◆ **TASK PROMPT**
In the listing below, find the line containing "Image attached. Show" and the line containing "See the attached image. Label: right". Repeat exactly those two lines and every line between them.

◆ **SUPPLIED DATA**
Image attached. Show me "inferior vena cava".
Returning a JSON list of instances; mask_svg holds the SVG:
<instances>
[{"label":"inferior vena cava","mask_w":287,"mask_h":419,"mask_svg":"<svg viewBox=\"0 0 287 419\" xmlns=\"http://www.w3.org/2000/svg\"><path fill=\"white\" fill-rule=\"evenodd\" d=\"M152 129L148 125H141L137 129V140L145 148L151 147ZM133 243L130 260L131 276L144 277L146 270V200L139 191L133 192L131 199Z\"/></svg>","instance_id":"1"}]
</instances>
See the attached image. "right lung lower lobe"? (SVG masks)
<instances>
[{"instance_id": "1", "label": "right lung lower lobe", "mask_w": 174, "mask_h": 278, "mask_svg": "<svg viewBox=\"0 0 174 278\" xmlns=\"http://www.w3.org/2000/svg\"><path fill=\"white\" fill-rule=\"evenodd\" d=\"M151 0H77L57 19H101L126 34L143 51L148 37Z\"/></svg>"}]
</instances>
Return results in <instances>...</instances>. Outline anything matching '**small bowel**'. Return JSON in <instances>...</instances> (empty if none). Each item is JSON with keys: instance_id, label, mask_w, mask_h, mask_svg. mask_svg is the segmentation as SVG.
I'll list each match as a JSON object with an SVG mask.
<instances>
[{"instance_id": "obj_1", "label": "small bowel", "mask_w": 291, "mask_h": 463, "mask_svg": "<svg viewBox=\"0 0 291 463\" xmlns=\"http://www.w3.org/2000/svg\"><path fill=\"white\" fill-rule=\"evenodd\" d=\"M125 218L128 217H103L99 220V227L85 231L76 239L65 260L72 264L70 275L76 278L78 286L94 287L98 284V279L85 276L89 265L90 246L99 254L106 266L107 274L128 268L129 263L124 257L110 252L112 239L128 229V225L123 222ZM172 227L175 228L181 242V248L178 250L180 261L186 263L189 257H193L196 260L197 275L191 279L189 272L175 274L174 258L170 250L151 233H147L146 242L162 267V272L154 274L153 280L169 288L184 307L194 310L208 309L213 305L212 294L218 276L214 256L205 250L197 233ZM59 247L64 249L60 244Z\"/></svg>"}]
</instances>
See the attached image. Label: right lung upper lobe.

---

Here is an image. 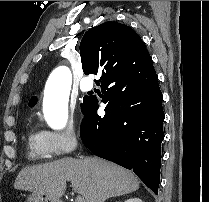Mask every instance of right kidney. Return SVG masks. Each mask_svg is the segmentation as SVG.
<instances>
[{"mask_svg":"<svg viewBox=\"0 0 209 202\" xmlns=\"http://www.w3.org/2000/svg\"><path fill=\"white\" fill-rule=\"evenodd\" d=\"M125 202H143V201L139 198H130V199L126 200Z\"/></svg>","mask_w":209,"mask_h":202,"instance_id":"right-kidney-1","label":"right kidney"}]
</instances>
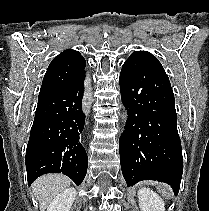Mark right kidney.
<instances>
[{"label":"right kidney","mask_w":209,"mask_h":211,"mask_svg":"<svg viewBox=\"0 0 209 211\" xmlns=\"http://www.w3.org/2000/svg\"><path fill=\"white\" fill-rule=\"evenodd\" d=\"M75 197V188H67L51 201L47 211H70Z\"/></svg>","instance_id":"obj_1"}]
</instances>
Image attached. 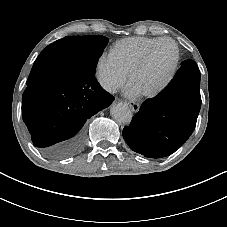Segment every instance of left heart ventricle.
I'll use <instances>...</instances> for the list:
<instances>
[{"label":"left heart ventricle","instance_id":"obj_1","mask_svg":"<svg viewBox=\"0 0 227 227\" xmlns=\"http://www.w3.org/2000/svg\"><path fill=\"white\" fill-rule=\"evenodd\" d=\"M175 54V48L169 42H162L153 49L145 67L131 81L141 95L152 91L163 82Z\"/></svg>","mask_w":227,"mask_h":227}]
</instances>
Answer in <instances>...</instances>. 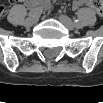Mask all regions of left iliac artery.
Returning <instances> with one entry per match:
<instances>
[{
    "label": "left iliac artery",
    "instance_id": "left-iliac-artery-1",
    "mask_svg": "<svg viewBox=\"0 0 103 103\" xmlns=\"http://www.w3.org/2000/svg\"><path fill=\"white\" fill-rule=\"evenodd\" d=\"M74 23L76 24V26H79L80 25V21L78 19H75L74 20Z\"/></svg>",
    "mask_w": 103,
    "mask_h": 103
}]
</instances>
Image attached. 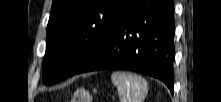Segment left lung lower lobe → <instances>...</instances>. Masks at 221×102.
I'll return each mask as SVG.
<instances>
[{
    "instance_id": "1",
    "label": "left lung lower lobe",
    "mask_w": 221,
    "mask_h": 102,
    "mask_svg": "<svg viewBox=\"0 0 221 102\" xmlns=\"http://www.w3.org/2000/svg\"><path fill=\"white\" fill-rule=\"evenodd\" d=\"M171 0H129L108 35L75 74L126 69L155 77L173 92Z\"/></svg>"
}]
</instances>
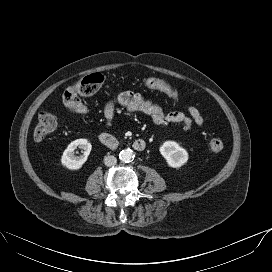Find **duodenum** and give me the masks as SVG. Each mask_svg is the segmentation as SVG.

◆ **YOUR RESPONSE**
Image attached. Show me "inferior vena cava".
Returning a JSON list of instances; mask_svg holds the SVG:
<instances>
[{"label":"inferior vena cava","mask_w":287,"mask_h":419,"mask_svg":"<svg viewBox=\"0 0 287 419\" xmlns=\"http://www.w3.org/2000/svg\"><path fill=\"white\" fill-rule=\"evenodd\" d=\"M152 129L148 125H141L137 129V140L145 148L151 147ZM133 243L130 260L131 276L144 277L146 270V200L139 191L133 192L131 199Z\"/></svg>","instance_id":"1"}]
</instances>
See the attached image. "right lung lower lobe"? (SVG masks)
<instances>
[{"instance_id": "1", "label": "right lung lower lobe", "mask_w": 174, "mask_h": 278, "mask_svg": "<svg viewBox=\"0 0 174 278\" xmlns=\"http://www.w3.org/2000/svg\"><path fill=\"white\" fill-rule=\"evenodd\" d=\"M151 0H77L57 19H101L126 34L143 51L148 37Z\"/></svg>"}]
</instances>
Return results in <instances>...</instances>. Outline anything matching '**small bowel**'. Return JSON in <instances>...</instances> (empty if none). Each item is JSON with keys: instance_id, label, mask_w, mask_h, mask_svg. mask_svg is the segmentation as SVG.
I'll list each match as a JSON object with an SVG mask.
<instances>
[{"instance_id": "obj_1", "label": "small bowel", "mask_w": 291, "mask_h": 463, "mask_svg": "<svg viewBox=\"0 0 291 463\" xmlns=\"http://www.w3.org/2000/svg\"><path fill=\"white\" fill-rule=\"evenodd\" d=\"M125 218L128 217H103L99 220V227L85 231L76 239L65 260L72 264L70 275L76 278L78 286L94 287L98 284V279L85 276L89 265L90 246L99 254L106 266L107 274L128 268L129 263L124 257L110 252L112 239L128 229V225L123 222ZM172 227L175 228L181 242V248L178 250L180 261L186 263L189 257H193L196 260L197 275L191 279L189 272L175 274L174 258L170 250L151 233H147L146 242L162 267V272L154 274L153 280L169 288L184 307L194 310L208 309L213 305L212 294L218 276L214 256L205 250L197 233ZM59 247L64 249L60 244Z\"/></svg>"}]
</instances>
See the attached image. Label: right lung upper lobe.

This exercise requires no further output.